Australia has formally pledged to reduce its greenhouse gas emissions by 43% below 2005 levels by 2030 as the prime minister Anthony Albanese said the country planned to “urgently step up the pace of action”.
Albanese and Chris Bowen, minister for climate change and energy, officially updated the United Nations Framework Convention on Climate Change of the country’s new Nationally Determined Contribution (NDC) under the Paris Agreement last week.
Albanese’s Labor Party won last month’s federal election, ousting the Liberal/National coalition after nine years in power. Climate change had become a key election issue following a spate of natural disasters, including the country’s 2019-20 bushfires – the worst in a decade – which killed 33 people, destroyed over 3,000 homes and 17 million hectares of land, and killed or displaced an estimated three billion animals.

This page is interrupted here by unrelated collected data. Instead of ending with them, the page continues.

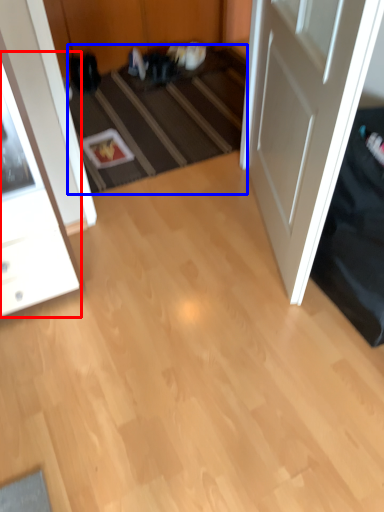 Question: Among these objects, which one is nearest to the camera, cabinetry (highlighted by a red box) or stair (highlighted by a blue box)?

Choices:
 (A) cabinetry
 (B) stair

Answer: (A) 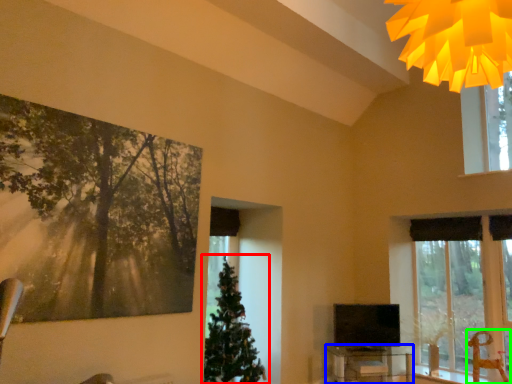 Question: Based on their relative distances, which object is nearer to christmas tree (highlighted by a red box)? Choose from table (highlighted by a blue box) and swivel chair (highlighted by a green box).

Choices:
 (A) table
 (B) swivel chair

Answer: (A) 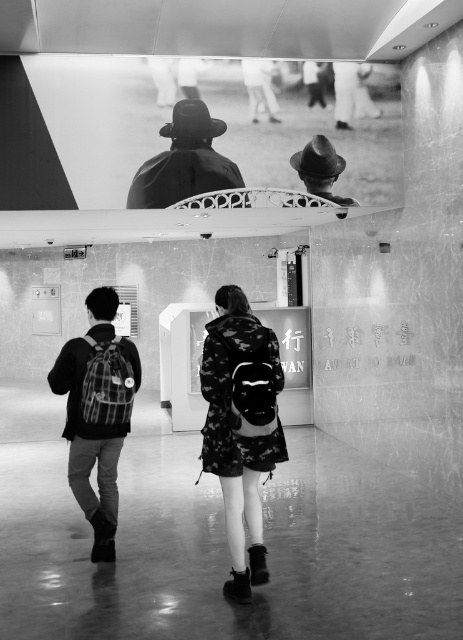 Looking at this image, you are an art curator examining the display case in the middle ground of the museum scene. You notice two matte black hats inside the case. Which one, the matte black hat at upper center or the matte black hat at center, is positioned higher up in the display?

The matte black hat at center is positioned higher up in the display because the matte black hat at upper center is located below it. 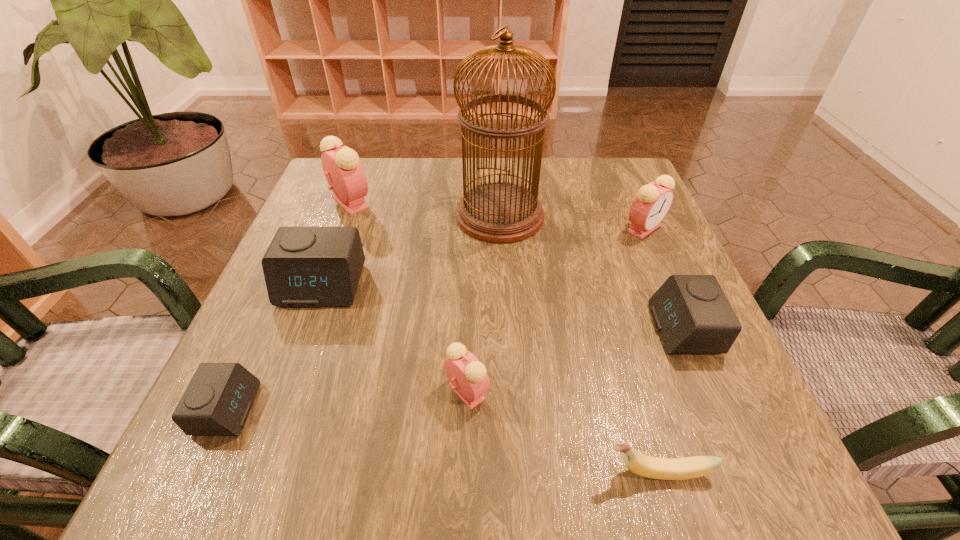 Where is `alarm clock located in the near edge section of the desktop`? The image size is (960, 540). alarm clock located in the near edge section of the desktop is located at coordinates click(217, 401).

This screenshot has width=960, height=540. I want to click on banana located at the right edge, so click(646, 466).

You are a GUI agent. You are given a task and a screenshot of the screen. Output one action in this format:
    pyautogui.click(x=<x>, y=<y>)
    Task: Click on the object that is positioned at the far left corner
    
    Given the screenshot: What is the action you would take?
    pyautogui.click(x=344, y=173)

Image resolution: width=960 pixels, height=540 pixels. I want to click on object that is at the near left corner, so (217, 401).

Where is `object situated at the near right corner`? object situated at the near right corner is located at coordinates (646, 466).

At what (x,y) coordinates should I click in order to perform the action: click on free space at the far edge of the desktop. Please return your answer as a coordinate pair (x, y). The height and width of the screenshot is (540, 960). Looking at the image, I should click on (457, 201).

In the image, there is a desktop. Identify the location of vacant space at the near edge. (648, 435).

I want to click on free space at the left edge of the desktop, so click(285, 386).

I want to click on blank space at the right edge of the desktop, so click(x=589, y=211).

In the image, there is a desktop. At what (x,y) coordinates should I click in order to perform the action: click on vacant space at the far left corner. Please return your answer as a coordinate pair (x, y). The image size is (960, 540). Looking at the image, I should click on 311,207. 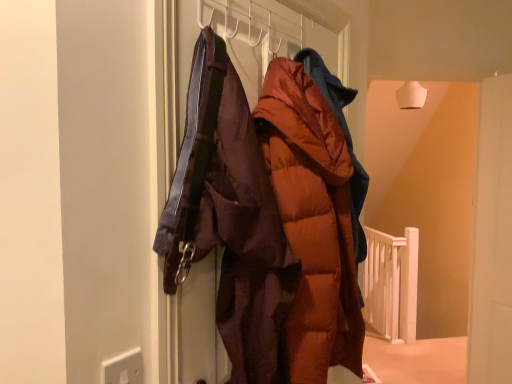 Where is `white plastic electric outlet at lower left`? The width and height of the screenshot is (512, 384). white plastic electric outlet at lower left is located at coordinates (123, 368).

Measure the distance between orange puffy coat at center and camera.

The depth of orange puffy coat at center is 37.83 inches.

I want to click on orange puffy coat at center, so click(x=313, y=221).

Identify the location of matte brown puffer jacket at center. (344, 137).

At what (x,y) coordinates should I click in order to perform the action: click on white plastic electric outlet at lower left. Please return your answer as a coordinate pair (x, y). Looking at the image, I should click on (123, 368).

Considering the sizes of white plastic electric outlet at lower left and matte brown puffer jacket at center in the image, is white plastic electric outlet at lower left bigger or smaller than matte brown puffer jacket at center?

Clearly, white plastic electric outlet at lower left is smaller in size than matte brown puffer jacket at center.

Considering the sizes of white plastic electric outlet at lower left and matte brown puffer jacket at center in the image, is white plastic electric outlet at lower left taller or shorter than matte brown puffer jacket at center?

Considering their sizes, white plastic electric outlet at lower left has less height than matte brown puffer jacket at center.

This screenshot has width=512, height=384. What are the coordinates of `electric outlet in front of the matte brown puffer jacket at center` in the screenshot? It's located at (123, 368).

Considering the positions of objects white plastic electric outlet at lower left and matte brown puffer jacket at center in the image provided, who is in front, white plastic electric outlet at lower left or matte brown puffer jacket at center?

Positioned in front is white plastic electric outlet at lower left.

The image size is (512, 384). I want to click on coat lying in front of the matte brown puffer jacket at center, so click(x=313, y=221).

Is matte brown puffer jacket at center far from orange puffy coat at center?

matte brown puffer jacket at center is actually quite close to orange puffy coat at center.

Is matte brown puffer jacket at center positioned with its back to orange puffy coat at center?

No, matte brown puffer jacket at center is not facing away from orange puffy coat at center.

How distant is matte brown puffer jacket at center from orange puffy coat at center?

A distance of 6.85 inches exists between matte brown puffer jacket at center and orange puffy coat at center.

Considering the sizes of objects white plastic electric outlet at lower left and orange puffy coat at center in the image provided, who is smaller, white plastic electric outlet at lower left or orange puffy coat at center?

white plastic electric outlet at lower left.

Could you tell me if white plastic electric outlet at lower left is facing orange puffy coat at center?

No, white plastic electric outlet at lower left is not facing towards orange puffy coat at center.

From the image's perspective, which is above, white plastic electric outlet at lower left or orange puffy coat at center?

orange puffy coat at center, from the image's perspective.

In the image, there is a orange puffy coat at center. What are the coordinates of `electric outlet below it (from the image's perspective)` in the screenshot? It's located at (123, 368).

Between white wooden rail at lower right and matte brown puffer jacket at center, which one has more height?

With more height is white wooden rail at lower right.

Can we say white wooden rail at lower right lies outside matte brown puffer jacket at center?

white wooden rail at lower right lies outside matte brown puffer jacket at center's area.

Is point (338, 164) positioned in front of point (379, 253)?

That is True.

Can you tell me how much orange puffy coat at center and white wooden rail at lower right differ in facing direction?

The angular difference between orange puffy coat at center and white wooden rail at lower right is 44.7 degrees.

Is there a large distance between orange puffy coat at center and white wooden rail at lower right?

Yes, orange puffy coat at center is far from white wooden rail at lower right.

Is matte brown puffer jacket at center to the left or to the right of white plastic electric outlet at lower left in the image?

Based on their positions, matte brown puffer jacket at center is located to the right of white plastic electric outlet at lower left.

In order to click on jacket located above the white plastic electric outlet at lower left (from a real-world perspective) in this screenshot , I will do `click(344, 137)`.

Could you tell me if matte brown puffer jacket at center is facing white plastic electric outlet at lower left?

No, matte brown puffer jacket at center is not aimed at white plastic electric outlet at lower left.

From a real-world perspective, who is located higher, orange puffy coat at center or matte brown puffer jacket at center?

matte brown puffer jacket at center is physically above.

Based on their sizes in the image, would you say orange puffy coat at center is bigger or smaller than matte brown puffer jacket at center?

orange puffy coat at center is bigger than matte brown puffer jacket at center.

Considering the points (276, 198) and (360, 193), which point is in front, point (276, 198) or point (360, 193)?

The point (276, 198) is in front.

Between orange puffy coat at center and matte brown puffer jacket at center, which one has more height?

With more height is orange puffy coat at center.

Image resolution: width=512 pixels, height=384 pixels. I want to click on electric outlet below the matte brown puffer jacket at center (from the image's perspective), so click(123, 368).

Locate an element on the screen. coat that appears in front of the matte brown puffer jacket at center is located at coordinates (313, 221).

Considering their positions, is white plastic electric outlet at lower left positioned closer to matte brown puffer jacket at center than orange puffy coat at center?

The object closer to matte brown puffer jacket at center is orange puffy coat at center.

Which object lies further to the anchor point white wooden rail at lower right, orange puffy coat at center or matte brown puffer jacket at center?

Among the two, orange puffy coat at center is located further to white wooden rail at lower right.

Estimate the real-world distances between objects in this image. Which object is further from orange puffy coat at center, white plastic electric outlet at lower left or white wooden rail at lower right?

white wooden rail at lower right.

Which object lies further to the anchor point matte brown puffer jacket at center, orange puffy coat at center or white wooden rail at lower right?

Based on the image, white wooden rail at lower right appears to be further to matte brown puffer jacket at center.

Estimate the real-world distances between objects in this image. Which object is further from orange puffy coat at center, white wooden rail at lower right or matte brown puffer jacket at center?

white wooden rail at lower right lies further to orange puffy coat at center than the other object.

Based on the photo, when comparing their distances from white plastic electric outlet at lower left, does orange puffy coat at center or white wooden rail at lower right seem further?

white wooden rail at lower right.

Based on their spatial positions, is matte brown puffer jacket at center or white plastic electric outlet at lower left closer to white wooden rail at lower right?

The object closer to white wooden rail at lower right is matte brown puffer jacket at center.

Estimate the real-world distances between objects in this image. Which object is further from white plastic electric outlet at lower left, white wooden rail at lower right or matte brown puffer jacket at center?

white wooden rail at lower right is positioned further to the anchor white plastic electric outlet at lower left.

Find the location of a particular element. jacket positioned between orange puffy coat at center and white wooden rail at lower right from near to far is located at coordinates (344, 137).

Locate an element on the screen. This screenshot has height=384, width=512. jacket located between white plastic electric outlet at lower left and white wooden rail at lower right in the depth direction is located at coordinates (344, 137).

Identify the location of coat between white plastic electric outlet at lower left and matte brown puffer jacket at center from left to right. (313, 221).

The width and height of the screenshot is (512, 384). What are the coordinates of `coat between white plastic electric outlet at lower left and white wooden rail at lower right in the front-back direction` in the screenshot? It's located at (313, 221).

The coalition government, led by Scott Morrison, had been criticised for not taking sufficient action to tackle climate change. Its target to cut greenhouse gas emissions to 26-28% below 2005 levels by 2030 was lower than the targets set by other advanced economies such as the US (50-52%) and Canada (40-45%).
Albanese said his government’s pledge would put Australia on track to achieve net zero emissions by 2050.
“The new target reflects my government’s resolve to urgently step up the pace of action, and work alongside global partners and particularly with our Pacific family, to tackle the climate crisis and keep 1.5 degrees within reach,” he said. “When parliament resumes, we will move quickly to enshrine Australia’s 2030 and 2050 targets in legislation, providing the certainty industry and investors have been seeking.”
The government added in a statement that the current issues confronting Australian and global energy markets highlights “why [our climate change] policies are so important”.
It said it would support the transition to renewable energy by investing in the transmission and storage needed to balance the grid, “which will lower energy prices and support economic growth”, create more than 600,000 jobs, and spur AUS$76 billion (US$52 billion) of investment.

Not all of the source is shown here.